------ Data in this exercise ------

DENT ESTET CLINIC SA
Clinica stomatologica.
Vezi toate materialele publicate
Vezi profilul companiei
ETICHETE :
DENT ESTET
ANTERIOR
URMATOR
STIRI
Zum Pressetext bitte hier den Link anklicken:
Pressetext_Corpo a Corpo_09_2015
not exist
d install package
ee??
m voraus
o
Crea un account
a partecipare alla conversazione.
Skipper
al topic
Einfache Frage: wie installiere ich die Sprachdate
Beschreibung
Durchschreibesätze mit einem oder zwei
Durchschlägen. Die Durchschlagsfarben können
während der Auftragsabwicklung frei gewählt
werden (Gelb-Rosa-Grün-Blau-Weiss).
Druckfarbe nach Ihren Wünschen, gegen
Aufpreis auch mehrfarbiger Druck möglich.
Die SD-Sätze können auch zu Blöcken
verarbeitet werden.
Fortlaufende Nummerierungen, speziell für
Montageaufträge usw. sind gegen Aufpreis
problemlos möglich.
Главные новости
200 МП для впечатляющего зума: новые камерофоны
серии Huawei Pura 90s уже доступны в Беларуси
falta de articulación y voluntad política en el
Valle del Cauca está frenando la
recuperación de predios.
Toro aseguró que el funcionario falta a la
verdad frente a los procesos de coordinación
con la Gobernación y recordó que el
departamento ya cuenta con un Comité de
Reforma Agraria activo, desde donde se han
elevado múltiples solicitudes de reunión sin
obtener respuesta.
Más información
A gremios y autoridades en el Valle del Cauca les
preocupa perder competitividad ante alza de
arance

------
------ Data in this exercise ------

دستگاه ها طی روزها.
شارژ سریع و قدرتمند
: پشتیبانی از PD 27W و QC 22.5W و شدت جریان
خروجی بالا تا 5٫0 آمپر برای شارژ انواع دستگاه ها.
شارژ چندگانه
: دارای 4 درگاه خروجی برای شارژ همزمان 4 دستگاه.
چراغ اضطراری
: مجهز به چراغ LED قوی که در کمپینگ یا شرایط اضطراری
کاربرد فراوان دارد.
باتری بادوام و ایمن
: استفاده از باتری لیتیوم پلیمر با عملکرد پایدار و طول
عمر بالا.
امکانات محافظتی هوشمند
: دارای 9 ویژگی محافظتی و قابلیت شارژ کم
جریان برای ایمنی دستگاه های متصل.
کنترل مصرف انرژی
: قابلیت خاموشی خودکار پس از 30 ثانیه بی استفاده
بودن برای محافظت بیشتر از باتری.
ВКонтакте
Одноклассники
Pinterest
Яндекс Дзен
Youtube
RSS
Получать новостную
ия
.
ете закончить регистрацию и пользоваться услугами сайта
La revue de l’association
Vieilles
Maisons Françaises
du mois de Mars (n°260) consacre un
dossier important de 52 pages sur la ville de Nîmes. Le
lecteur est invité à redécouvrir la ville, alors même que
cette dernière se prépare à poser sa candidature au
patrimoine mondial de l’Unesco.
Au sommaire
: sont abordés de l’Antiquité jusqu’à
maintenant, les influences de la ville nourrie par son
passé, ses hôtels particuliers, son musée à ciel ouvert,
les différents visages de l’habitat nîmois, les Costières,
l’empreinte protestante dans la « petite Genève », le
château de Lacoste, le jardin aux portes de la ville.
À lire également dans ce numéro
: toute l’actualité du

------

*Work to be completed*:
The answer is the run of lines above from the line containing "passé, ses hôtels" through the line containing "toute l’actualité du", copied exactly and alone.

*Solution to this problem*:
passé, ses hôtels particuliers, son musée à ciel ouvert,
les différents visages de l’habitat nîmois, les Costières,
l’empreinte protestante dans la « petite Genève », le
château de Lacoste, le jardin aux portes de la ville.
À lire également dans ce numéro
: toute l’actualité du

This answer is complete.